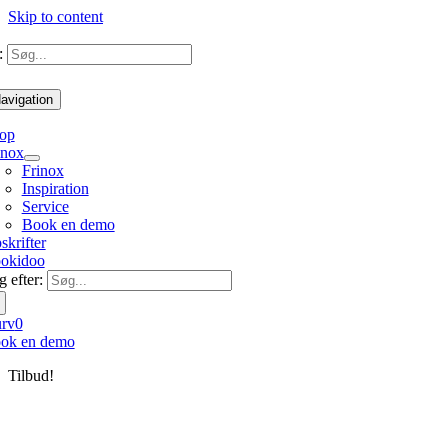
Skip to content
:
avigation
op
inox
Frinox
Inspiration
Service
Book en demo
skrifter
okidoo
 efter:
rv
0
ok en demo
Tilbud!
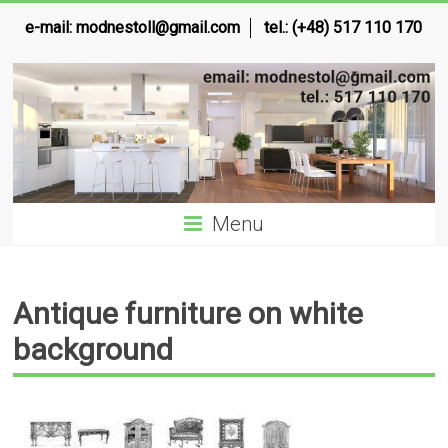
e-mail:
modnestoll@gmail.com
tel.: (+48) 517 110 170
Menu
Antique furniture on white
background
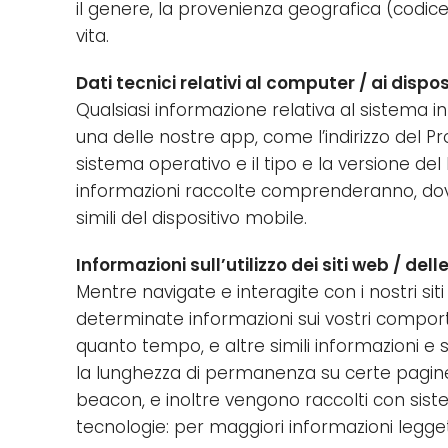
il genere, la provenienza geografica (codice po
vita.
Dati tecnici relativi al computer / ai disposi
Qualsiasi informazione relativa al sistema in
una delle nostre app, come l’indirizzo del Pr
sistema operativo e il tipo e la versione d
informazioni raccolte comprenderanno, dove pe
simili del dispositivo mobile.
Informazioni sull’utilizzo dei siti web / del
Mentre navigate e interagite con i nostri si
determinate informazioni sui vostri comportam
quanto tempo, e altre simili informazioni e st
la lunghezza di permanenza su certe pagine
beacon, e inoltre vengono raccolti con sistemi d
tecnologie: per maggiori informazioni legget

| What to do |
Using the material, show each line where the string "simili" can be found.

| Written answer |
simili del dispositivo mobile.
quanto tempo, e altre simili informazioni e st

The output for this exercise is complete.